Some of the situations in which the narrator finds himself are tragic, others comic. He even meets Lady Macbeth in what can only be described as peculiar circumstances. "Some killings are justified," she tells him. Well, she would say that, wouldn't she?
In an age when cultural appropriation has become such a bone of contention, it's a bold move to take on the personas of so many people from different cultures which are not one's own, but Boyne does so without fear. To insist on the oneness of identity at a time when self-identification has become fractured into ever smaller units of difference is equally audacious.
Sometimes the novel feels like a travelogue, skimming on the surface rather than delving deep into the periods and cultures it is rooting among; and there is always the risk that some chapters, each a short story in its own right, will fall flatter than others. Sometimes too the interwoven themes of colonialism, conquest and relations between men and women are touched on too cursorily. The last two centuries - during which a lot has happened, to say the least - are passed over in only about 50 pages.
But the sheer verve and ambition of it all dispels any doubts. It bears comparison to David Mitchell's Cloud Atlas, which also ranges across various civilisations and time periods, but this one is more accessible. It's apt too that it ends in space, tying into the latest ideas about quantum physics and everything being connected, and nothing only being one thing.

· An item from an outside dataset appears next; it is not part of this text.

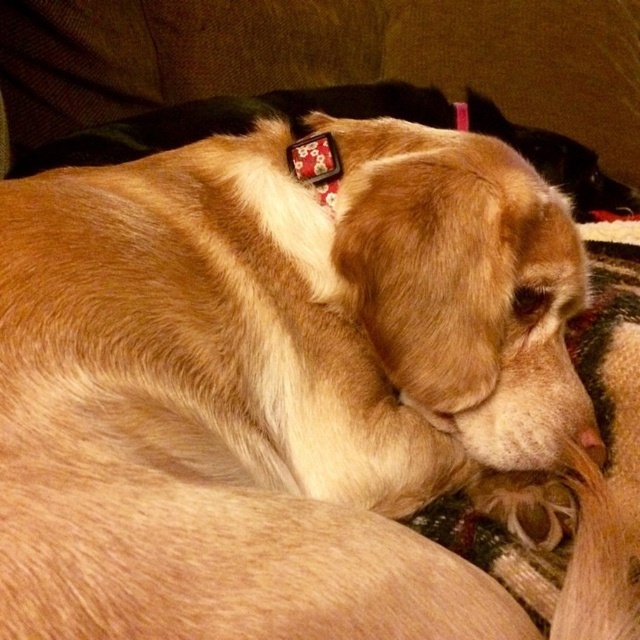 Is fuzzy fabric dog bed at center thinner than floral fabric collar at upper center?

In fact, fuzzy fabric dog bed at center might be wider than floral fabric collar at upper center.

Image resolution: width=640 pixels, height=640 pixels. Find the location of `fuzzy fabric dog bed at center`. fuzzy fabric dog bed at center is located at coordinates (612, 356). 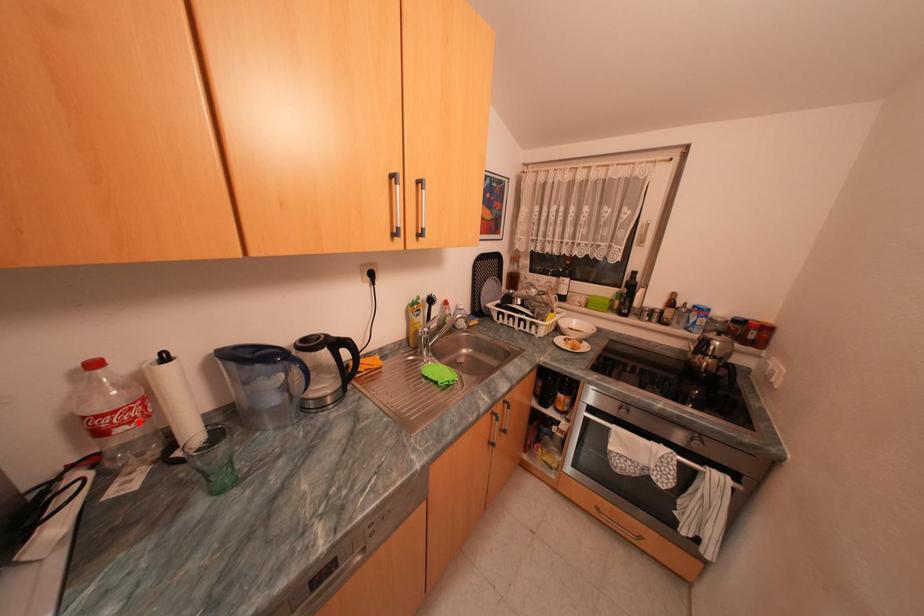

Now here's the but. It comes in the final chapter, which centres on the 2016 election of Donald Trump. It's crude, cartoonish, didactic and heavy-handed. It hits the reader on the head with polemic where the earlier sections had teased them with allusion. The parallel between King Herod at the beginning, slaughtering the holy innocents, and Trump at the end couldn't be clunkier.

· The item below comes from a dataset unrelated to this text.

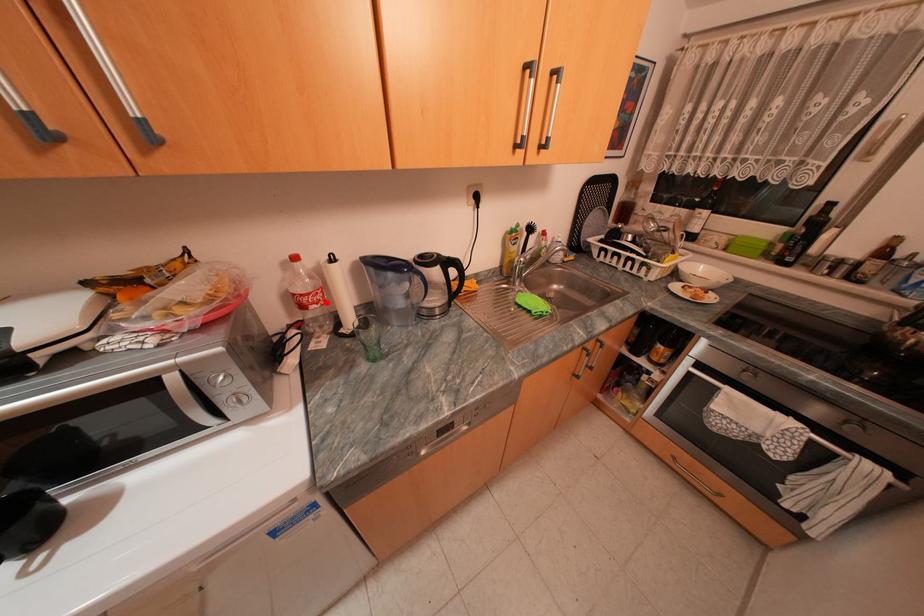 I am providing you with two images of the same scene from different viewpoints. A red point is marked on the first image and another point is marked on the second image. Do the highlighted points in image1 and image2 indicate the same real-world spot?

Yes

What follows is an epilogue which, if anything, is even worse, containing a scene of such childish wish-fulfilment that it beggars belief that Boyne's editors didn't beg him to take it out. It's rare to see an author set fire, literally in this case, to his own painstakingly constructed narrative, all for the sake of a cheap joke.
After persevering through thick and thin for hundreds of pages, it's hard not to be cross with Boyne for not having the patience or discipline to make his final point more subtly; but it's his novel, and he can do with it whatever he likes. It's still worth reading, just slightly less magisterial than it might have been.